▶ **EXERCISE REQUIREMENTS**: Find every line of the listing below where "elements" appears, and copy it.

▶ **INPUT DATA**:
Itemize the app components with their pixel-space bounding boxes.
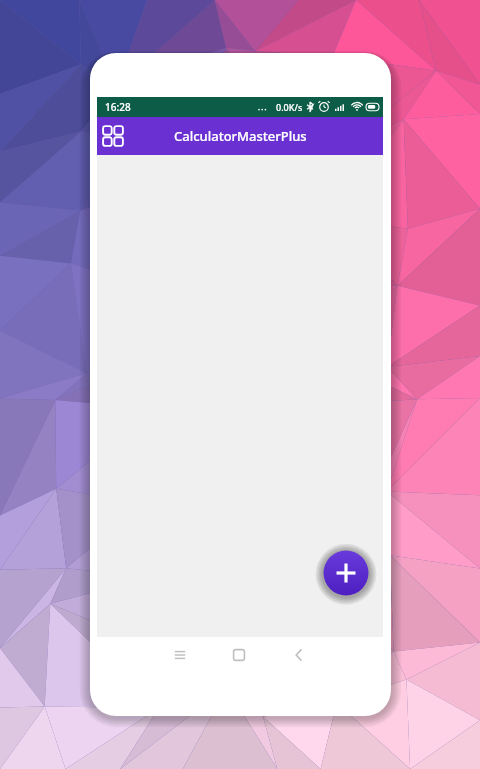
button[interactable]: Home <box>223 639 255 671</box>
button[interactable]: Recent apps <box>164 639 196 671</box>
button[interactable]: Add <box>322 549 370 597</box>
staticText: 16:28 <box>105 100 131 114</box>
staticText: 0.0K/s <box>276 101 303 113</box>
staticText: CalculatorMasterPlus <box>174 127 307 145</box>
button[interactable]: Back <box>283 639 315 671</box>
button[interactable]: Open navigation menu <box>98 121 128 151</box>
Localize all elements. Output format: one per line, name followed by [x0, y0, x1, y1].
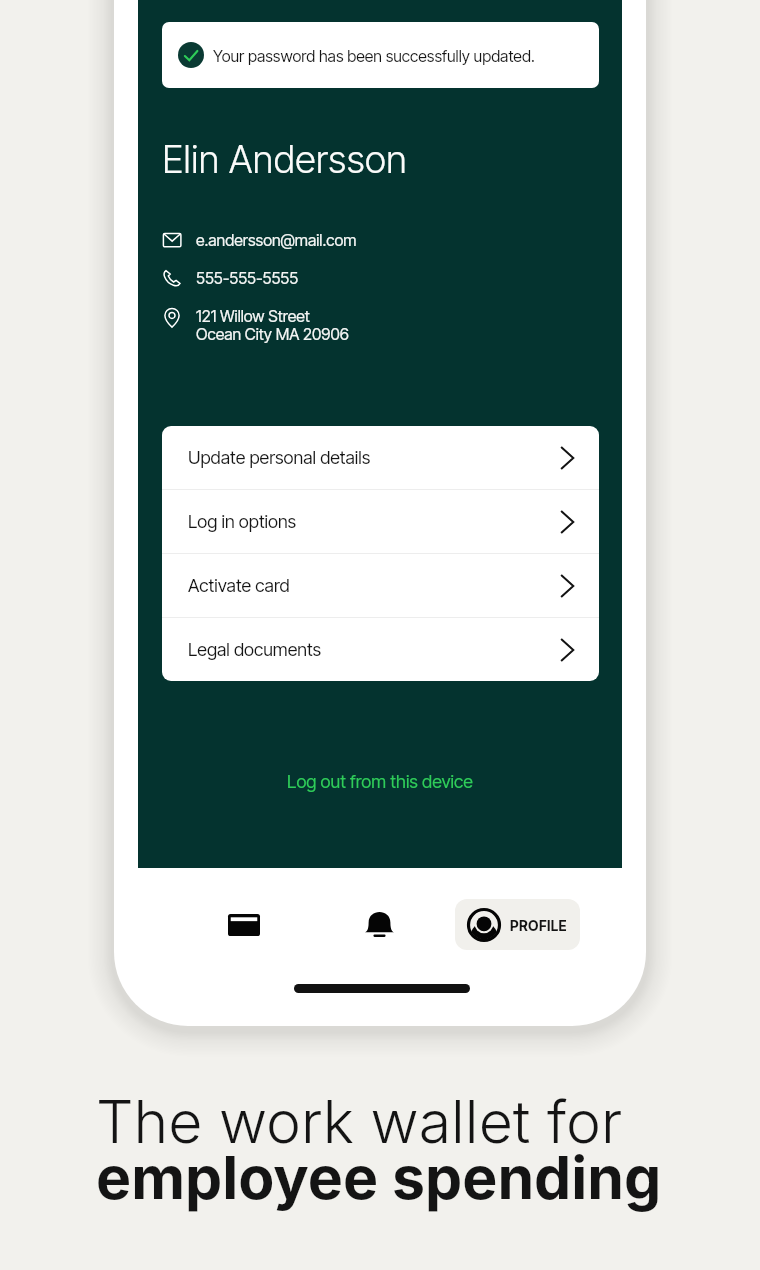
- button[interactable]: Cards: [212, 893, 276, 957]
- staticText: e.andersson@mail.com: [196, 230, 357, 249]
- staticText: Elin Andersson: [162, 136, 407, 182]
- button[interactable]: PROFILE: [455, 899, 580, 950]
- staticText: employee spending: [96, 1142, 662, 1213]
- staticText: Activate card: [188, 575, 290, 597]
- button[interactable]: Log in options: [162, 490, 599, 554]
- staticText: Log in options: [188, 511, 297, 533]
- button[interactable]: Activate card: [162, 554, 599, 618]
- staticText: Update personal details: [188, 447, 371, 469]
- button[interactable]: Legal documents: [162, 618, 599, 681]
- staticText: 555-555-5555: [196, 268, 299, 287]
- staticText: PROFILE: [510, 917, 568, 934]
- staticText: Legal documents: [188, 639, 322, 661]
- staticText: Your password has been successfully upda…: [213, 46, 535, 65]
- staticText: Log out from this device: [138, 771, 622, 793]
- button[interactable]: Log out from this device: [138, 760, 622, 800]
- staticText: 121 Willow Street Ocean City MA 20906: [196, 306, 349, 344]
- staticText: The work wallet for: [96, 1086, 623, 1157]
- button[interactable]: Update personal details: [162, 426, 599, 490]
- button[interactable]: Notifications: [347, 892, 411, 956]
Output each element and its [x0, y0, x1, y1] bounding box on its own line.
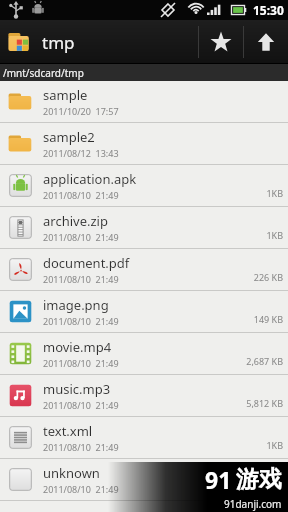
staticText: 2,687 KB [246, 355, 283, 367]
button[interactable]: Up one level [244, 20, 288, 64]
staticText: 1KB [266, 439, 283, 451]
button[interactable]: music.mp3 [0, 375, 288, 417]
staticText: sample2 [43, 128, 95, 146]
button[interactable]: sample2 [0, 123, 288, 165]
staticText: /mnt/sdcard/tmp [3, 66, 84, 80]
staticText: unknown [43, 464, 100, 482]
staticText: 1KB [266, 187, 283, 199]
button[interactable]: sample [0, 81, 288, 123]
staticText: 15:30 [253, 2, 284, 18]
button[interactable]: Bookmarks [199, 20, 243, 64]
button[interactable]: application.apk [0, 165, 288, 207]
button[interactable]: image.png [0, 291, 288, 333]
staticText: music.mp3 [43, 380, 111, 398]
staticText: archive.zip [43, 212, 108, 230]
staticText: 2011/08/10 21:49 [43, 357, 119, 369]
button[interactable]: movie.mp4 [0, 333, 288, 375]
staticText: document.pdf [43, 254, 130, 272]
button[interactable]: archive.zip [0, 207, 288, 249]
staticText: image.png [43, 296, 109, 314]
staticText: movie.mp4 [43, 338, 112, 356]
staticText: 226 KB [253, 271, 283, 283]
staticText: 2011/08/10 21:49 [43, 189, 119, 201]
button[interactable]: unknown [0, 459, 288, 501]
staticText: text.xml [43, 422, 93, 440]
staticText: 91danji.com [224, 497, 282, 511]
staticText: 2011/08/12 13:43 [43, 147, 119, 159]
staticText: 91 [205, 464, 232, 495]
button[interactable]: text.xml [0, 417, 288, 459]
staticText: 2011/10/20 17:57 [43, 105, 119, 117]
staticText: 149 KB [253, 313, 283, 325]
staticText: 2011/08/10 21:49 [43, 273, 119, 285]
button[interactable]: tmp [0, 20, 198, 64]
staticText: 2011/08/10 21:49 [43, 483, 119, 495]
staticText: 游戏 [236, 465, 282, 494]
staticText: sample [43, 86, 88, 104]
staticText: tmp [42, 31, 75, 54]
staticText: 1KB [266, 229, 283, 241]
staticText: 2011/08/10 21:49 [43, 399, 119, 411]
staticText: 2011/08/10 21:49 [43, 441, 119, 453]
staticText: 2011/08/10 21:49 [43, 231, 119, 243]
staticText: application.apk [43, 170, 137, 188]
staticText: 2011/08/10 21:49 [43, 315, 119, 327]
staticText: 5,812 KB [246, 397, 283, 409]
button[interactable]: document.pdf [0, 249, 288, 291]
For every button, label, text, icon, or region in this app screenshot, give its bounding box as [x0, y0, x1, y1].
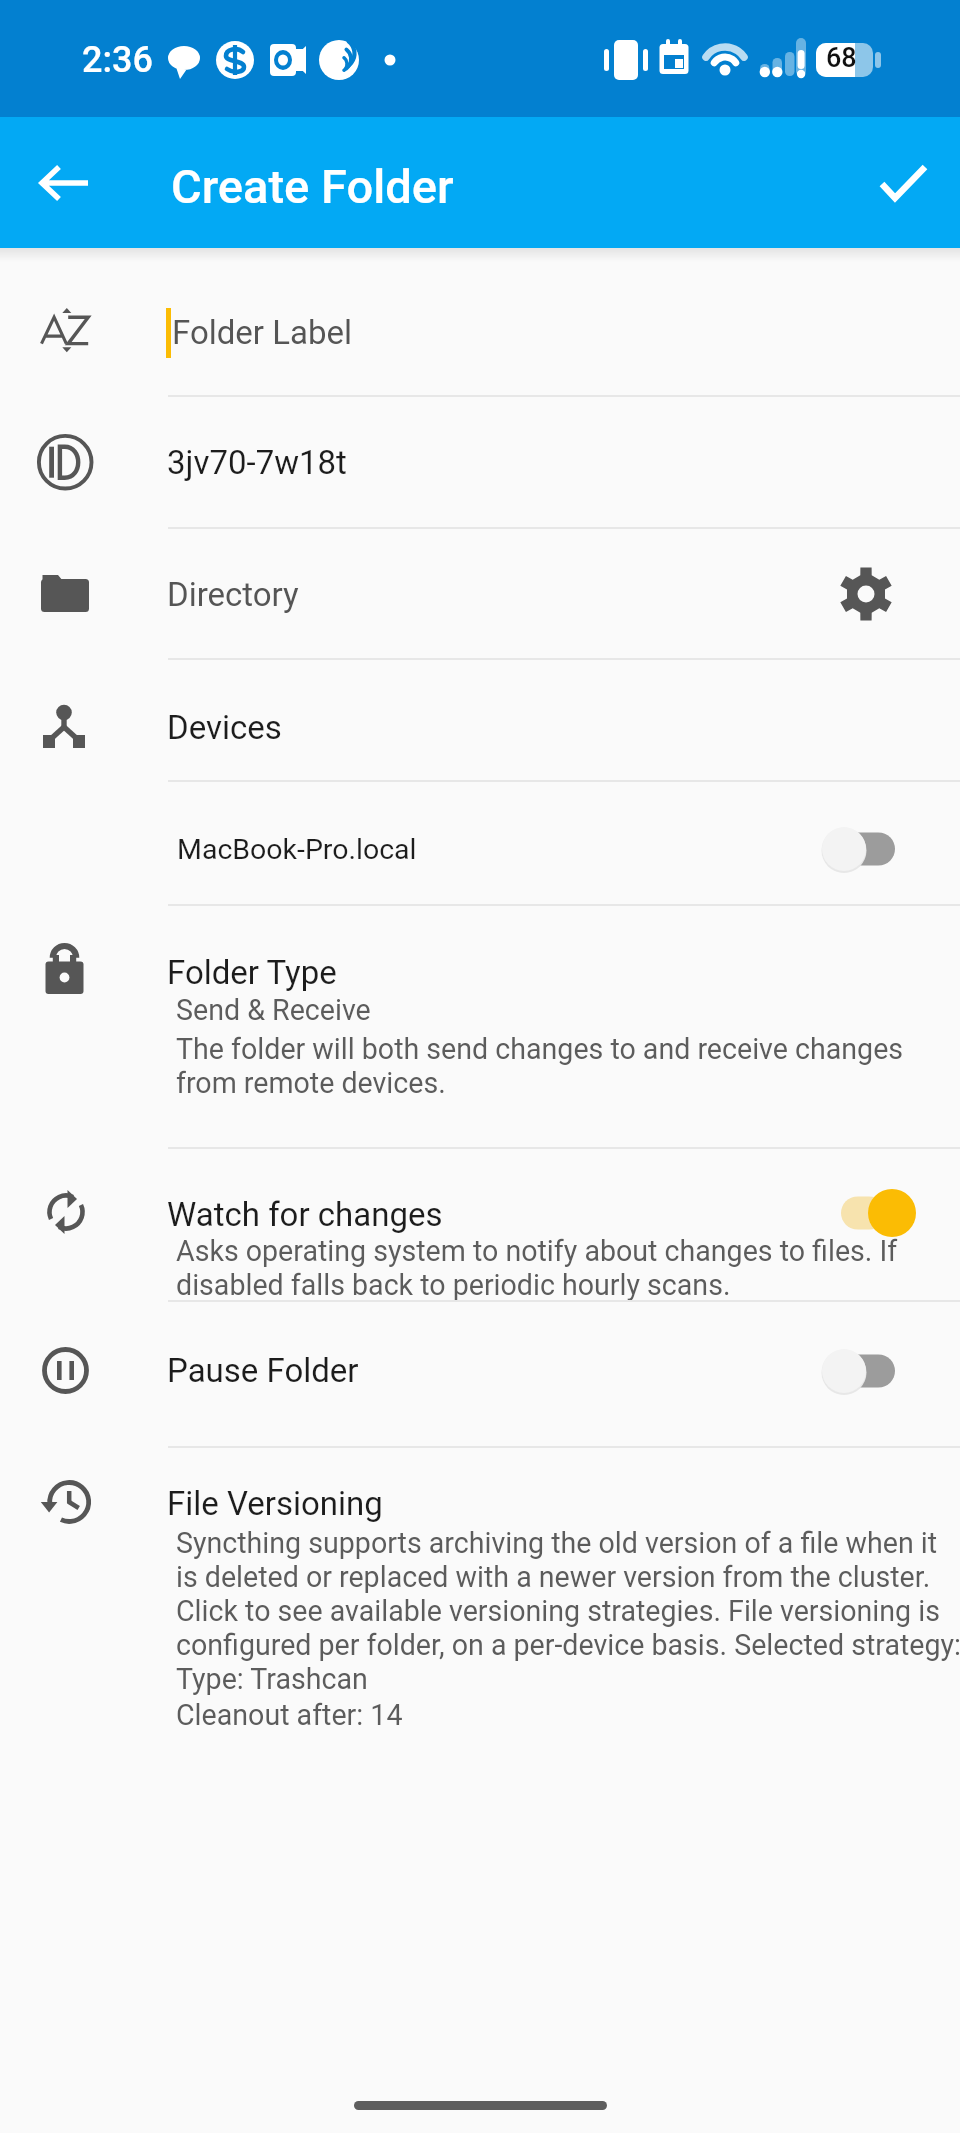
staticText: 68 [826, 42, 857, 74]
button[interactable]: Disabled toggle [810, 818, 916, 880]
button[interactable] [0, 780, 960, 904]
staticText: Syncthing supports archiving the old ver… [176, 1526, 960, 1662]
button[interactable]: Enabled toggle [829, 1182, 935, 1244]
staticText: Cleanout after: 14 [176, 1698, 403, 1732]
staticText: Send & Receive [176, 993, 371, 1027]
button[interactable] [0, 1147, 960, 1300]
staticText: Type: Trashcan [176, 1662, 368, 1696]
staticText: 3jv70-7w18t [167, 443, 347, 482]
button[interactable]: Navigate up [19, 137, 111, 229]
staticText: Directory [167, 575, 299, 614]
staticText: Create Folder [171, 159, 454, 214]
button[interactable] [0, 395, 960, 527]
staticText: Folder Type [167, 953, 337, 992]
button[interactable]: Save folder [857, 137, 949, 229]
button[interactable]: Disabled toggle [810, 1340, 916, 1402]
button[interactable] [0, 658, 960, 780]
staticText: The folder will both send changes to and… [176, 1032, 936, 1100]
staticText: MacBook-Pro.local [177, 833, 417, 866]
button[interactable] [0, 527, 960, 658]
staticText: Folder Label [172, 313, 353, 352]
staticText: Devices [167, 708, 282, 747]
button[interactable] [0, 904, 960, 1147]
staticText: Pause Folder [167, 1351, 359, 1390]
button[interactable] [0, 1446, 960, 1746]
staticText: Watch for changes [167, 1195, 443, 1234]
staticText: File Versioning [167, 1484, 383, 1523]
button[interactable] [0, 1300, 960, 1446]
button[interactable] [0, 250, 960, 396]
staticText: 2:36 [82, 39, 153, 81]
staticText: Asks operating system to notify about ch… [176, 1234, 936, 1302]
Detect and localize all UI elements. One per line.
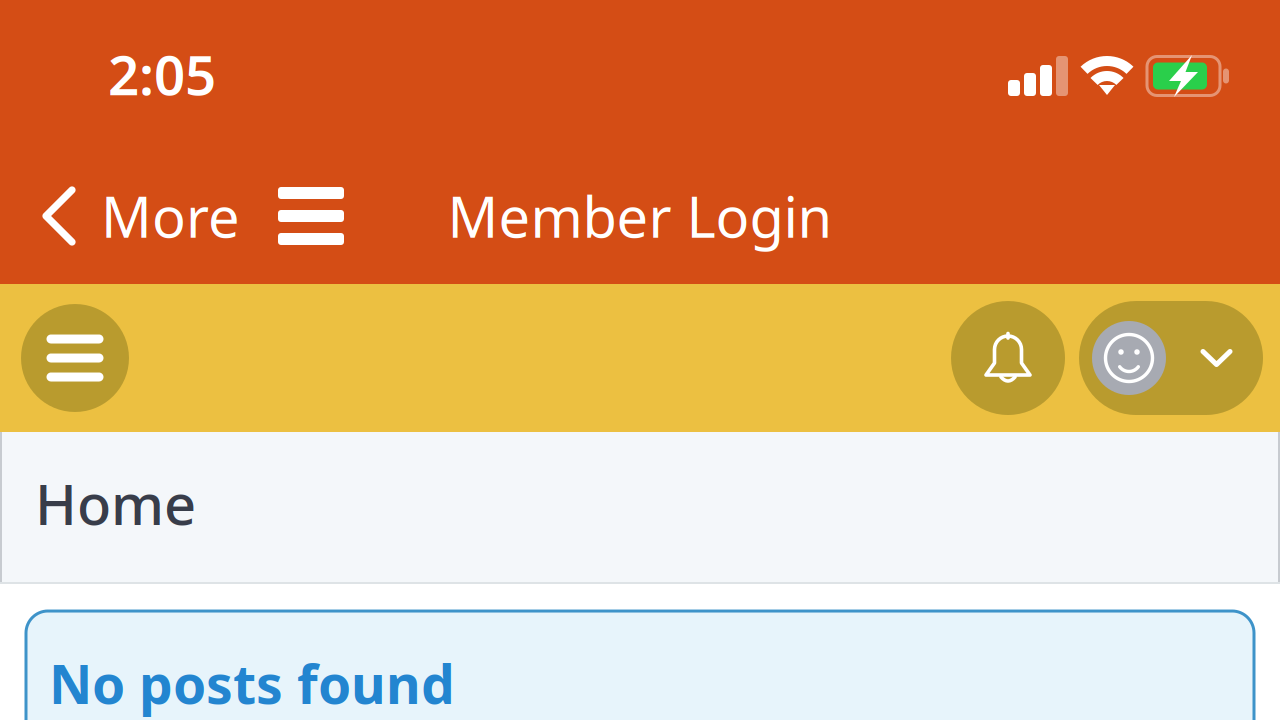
button[interactable]: Notifications — [951, 301, 1065, 415]
staticText: 2:05 — [108, 38, 216, 110]
button[interactable]: Site menu — [21, 304, 129, 412]
button[interactable]: Account — [1079, 301, 1263, 415]
staticText: No posts found — [49, 648, 455, 719]
staticText: Home — [35, 466, 196, 540]
button[interactable]: Menu — [251, 156, 371, 276]
staticText: Member Login — [448, 179, 832, 253]
staticText: More — [101, 179, 240, 253]
button[interactable]: More — [0, 156, 240, 276]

▶ **YOUR SOLUTION**:
Localize all elements. Output format: one per line, name followed by [x0, y0, x1, y1].
Detect and localize all UI elements. One per line.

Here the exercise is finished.